Clinical Presentation
- Persistent Jaundice — typically from the neonatal period or early infancy.
- Intractable Pruritus — often preceding visible jaundice; a hallmark symptom.
- Hepatomegaly and/or Splenomegaly.
- Poor Growth and Failure to Thrive.
- Fat-Soluble Vitamin Deficiencies — leading to rickets, coagulopathy.
- Diarrhoea (especially in PFIC1).
- Family History — may include affected siblings or consanguinity.
Investigations and Diagnosis
1. Blood Tests
- Liver enzymes (ALT, AST)
- GGT (key to differentiating PFIC types)
- Serum bile acids (markedly elevated)
- Coagulation profile (PT/INR, reflecting vitamin K status)
- Fat-soluble vitamin levels (A, D, E, K)
2. Imaging
- Abdominal Ultrasound: Often normal initially, may reveal hepatosplenomegaly later.
3. Liver Biopsy
- May show cholestasis, giant cell transformation, fibrosis, or biliary cirrhosis depending on stage and type.
4. Genetic Testing
- Essential for definitive diagnosis and subtype classification.
- Also important for family counselling and future reproductive planning.
5. Additional
- Hepatocellular carcinoma screening (especially in PFIC2 patients) from early childhood.
Management Principles
1. Symptom Control
- Pruritus Management: Ursodeoxycholic acid (UDCA), rifampicin, cholestyramine, naltrexone, or sertraline.

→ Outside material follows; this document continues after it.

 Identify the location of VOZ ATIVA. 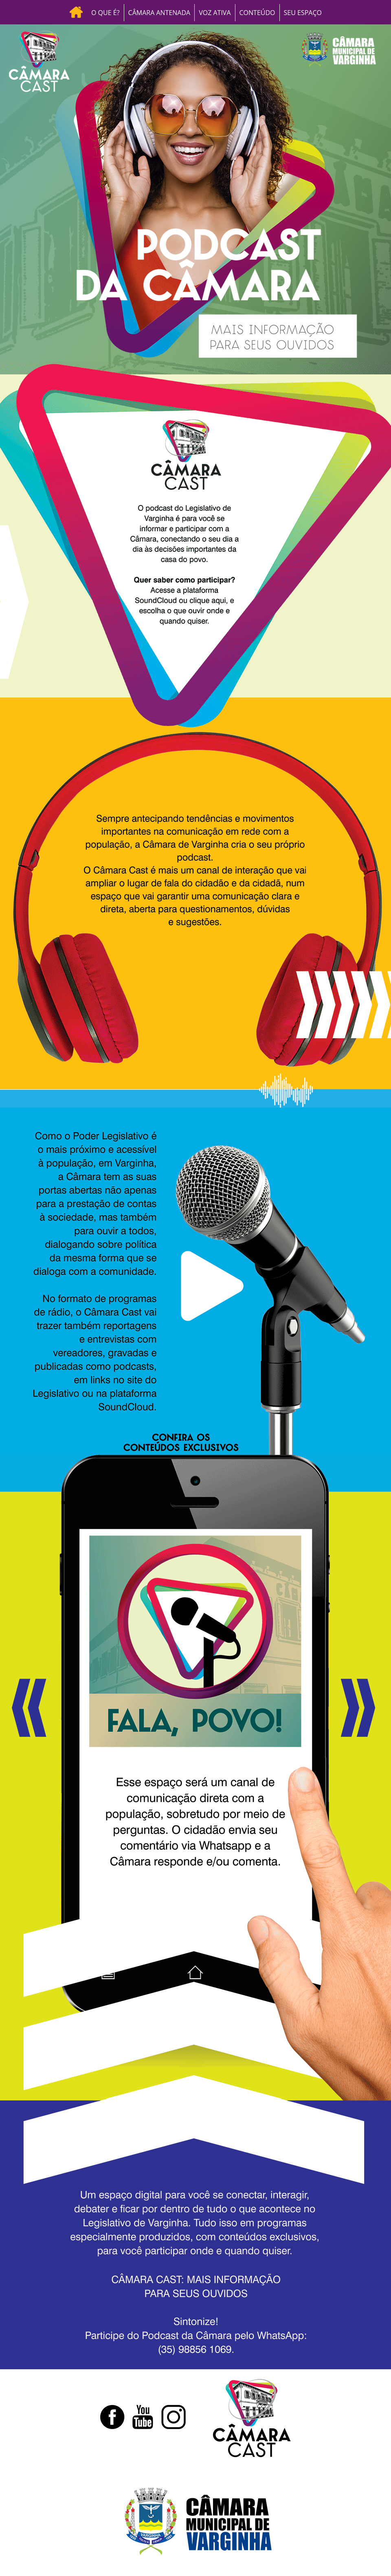 (215, 12).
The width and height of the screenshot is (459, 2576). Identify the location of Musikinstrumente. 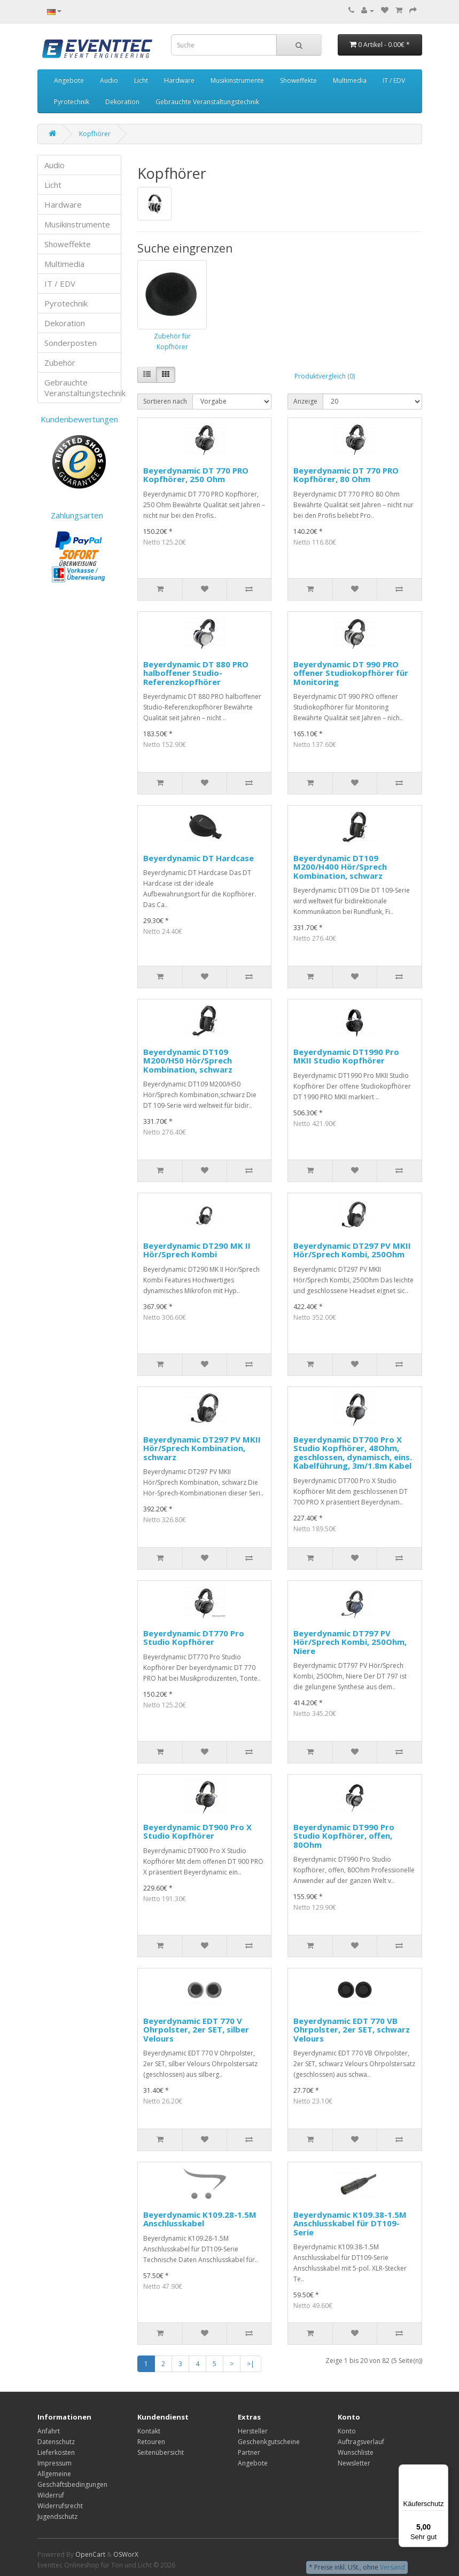 (237, 80).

- Nutritional Support: High-calorie diet; supplementation with fat-soluble vitamins (ADEK).
- IBAT inhibitors – a major breakthrough in the management of PFIC: Target the bile acid transport pathway reducing the debilitating pruritus and cholestasis that define the disease — potentially delaying or even avoiding the need for liver transplantation in selected patients. While not a cure, they offer hope and improved quality of life for children living with this rare condition.
- Monitoring: Regular assessment of growth parameters and liver function.
2. Surgical Interventions
- Biliary Diversion: May reduce bile acid accumulation and improve pruritus and liver function.
3. Liver Transplantation
- Required in cases of liver failure, uncontrollable pruritus, or development of HCC.
- Post-transplant, some complications may persist depending on PFIC type (e.g., diarrhoea in PFIC1).
Prognosis
Without treatment, PFIC leads to progressive liver fibrosis and end-stage liver disease. However, early recognition, supportive management, surgical interventions, and timely liver transplantation can significantly improve quality of life and survival rates.
Key Takeaways for Paediatricians and Physicians
✅ Think PFIC in any child with prolonged jaundice, especially with low/normal GGT and intense itching.
✅ Early referral to a paediatric hepatologist or transplant centre improves outcomes.
✅ Genetic diagnosis is crucial for guiding management, prognosis, and family planning.
✅ Comprehensive care, including nutrition and psychological support, is essential for optimal long-term outcomes.
✅ Liver transplantation is life-saving but should be carefully timed and planned.
Conclusion
Progressive Familial Intrahepatic Cholestasis remains a challenging, yet manageable, group of disorders when detected early. As frontline healthcare providers, paediatricians and physicians play a critical role in recognizing the signs and initiating appropriate referral pathways.
Together, we can offer children affected by PFIC a brighter, healthier future.